Blast furnace 5sp grade billet of open-origin from a leading Indonesian producer or from China continues to be offered at $520-525/tonne cfr Manila, unchanged from end-July.
An offer for 10,000 tonnes of 5sp billet from the Indonesian mill was prevailing at around $515/t cfr Manila, market sources say. A Manila trader reports the September-shipment position cargo was booked on Thursday. This is not a back-to-back cargo as the Indonesian mill is currently offering 3sp billet at $500/t fob – around $520/t cfr Manila. Its 5sp billet is priced $5/t higher.
Traders are offering open-origin 5sp grade billet for October shipment at $518-520/t cfr but they are also asking for $515/t cfr bids, a Manila market source says.

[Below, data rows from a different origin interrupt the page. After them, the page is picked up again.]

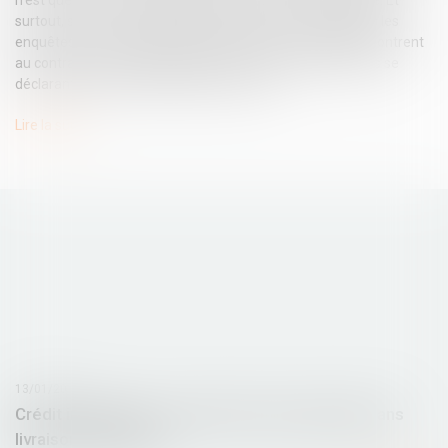
surtout, sur la même période, les enquêtes de l’Insee, puis les
enquêtes de victimation menées par l’Insee et l’ONDRP, montrent
au contraire une stabilité globale du nombre de personnes se
déclarant victimes de violences en France...
Lire la suite
13/01/2016
Crédit immobilier : remboursement suspendu sans
livraison de la VEFA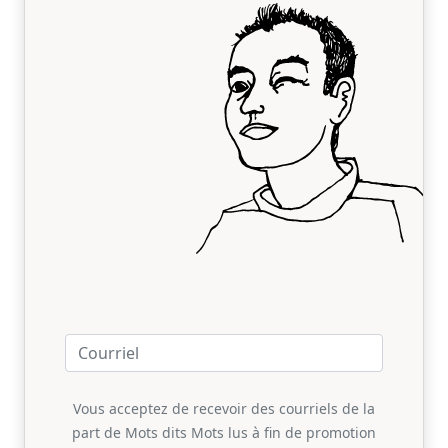
Vous acceptez de recevoir des courriels de la
part de Mots dits Mots lus à fin de promotion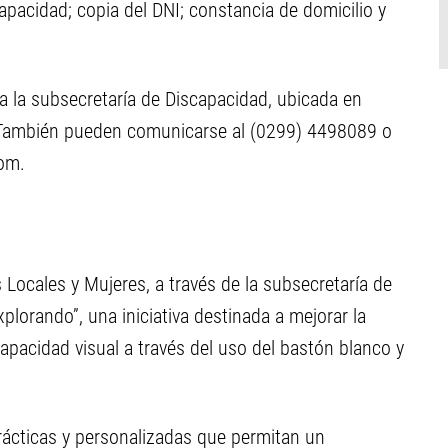
apacidad; copia del DNI; constancia de domicilio y
a la subsecretaría de Discapacidad, ubicada en
 También pueden comunicarse al (0299) 4498089 o
com
.
Locales y Mujeres, a través de la subsecretaría de
lorando”, una iniciativa destinada a mejorar la
apacidad visual a través del uso del bastón blanco y
rácticas y personalizadas que permitan un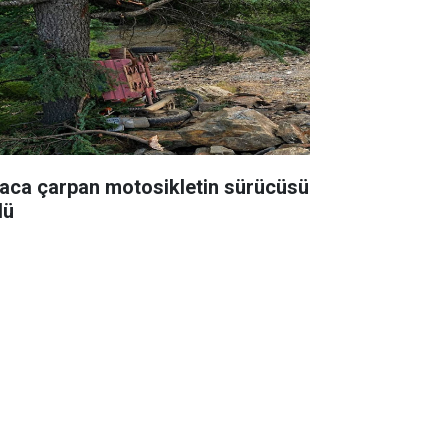
aca çarpan motosikletin sürücüsü
dü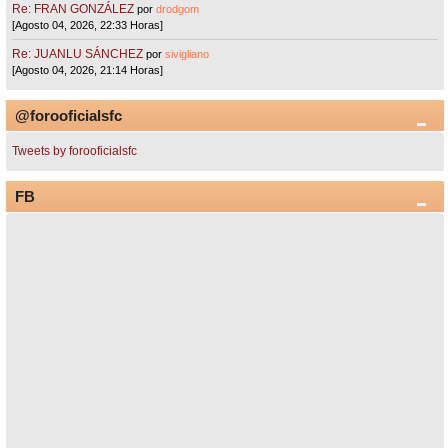
Re: FRAN GONZÁLEZ
por
drodgom
[Agosto 04, 2026, 22:33 Horas]
Re: JUANLU SÁNCHEZ
por
sivigliano
[Agosto 04, 2026, 21:14 Horas]
@forooficialsfc
Tweets by forooficialsfc
FB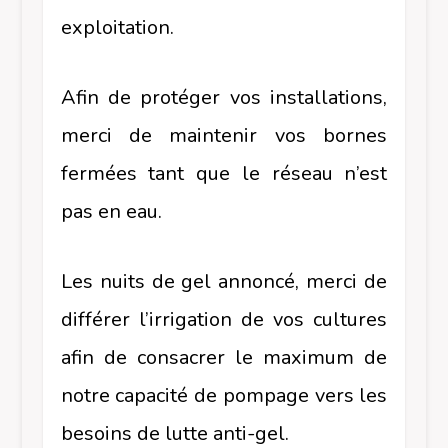
exploitation.
Afin de protéger vos installations,
merci de maintenir vos bornes
fermées tant que le réseau n’est
pas en eau.
Les nuits de gel annoncé, merci de
différer l’irrigation de vos cultures
afin de consacrer le maximum de
notre capacité de pompage vers les
besoins de lutte anti-gel.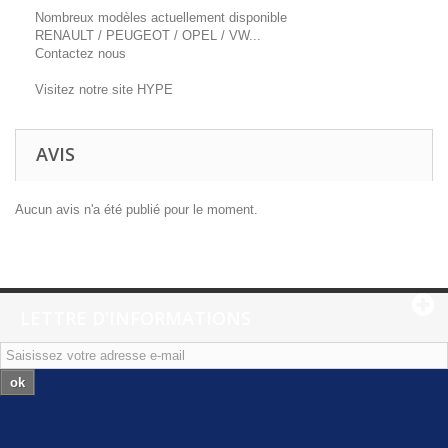
Nombreux modèles actuellement disponible
RENAULT / PEUGEOT / OPEL / VW...
Contactez nous
Visitez notre site HYPE
AVIS
Aucun avis n'a été publié pour le moment.
LETTRE D'INFORMATIONS
ok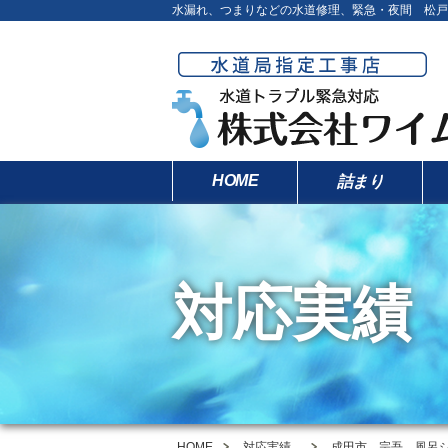
水漏れ、つまりなどの水道修理、緊急・夜間 松戸
HOME
詰まり
対応実績
HOME
対応実績
成田市 宗吾 風呂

Importers are not paying much attention to the market because there are expectations that prices should come down further, he adds. These are based on concerns over Chinese real estate giant Country Garden defaulting on debt, as well as expectations of increased supply of iron ore in the fourth quarter. Moreover, Indonesia-based Dexin and Malaysia-based Eastern will launch their new blast furnaces, he points out.
Certain traders could be willing to sell open-origin 5sp billet at $515-520/t cfr Manila, a Singapore trader says. “The problem is that there are hardly any bids in the market these days,” he notes. “Suppliers’ offers are holding up. Buyers are pushing for $10/t lower. As nobody is biting, there are no deals,” another says.
Kallanish assessed 5sp/ps or Q275 120/125/130mm square billet at $515/t cfr Manila, down $5 from the previous week.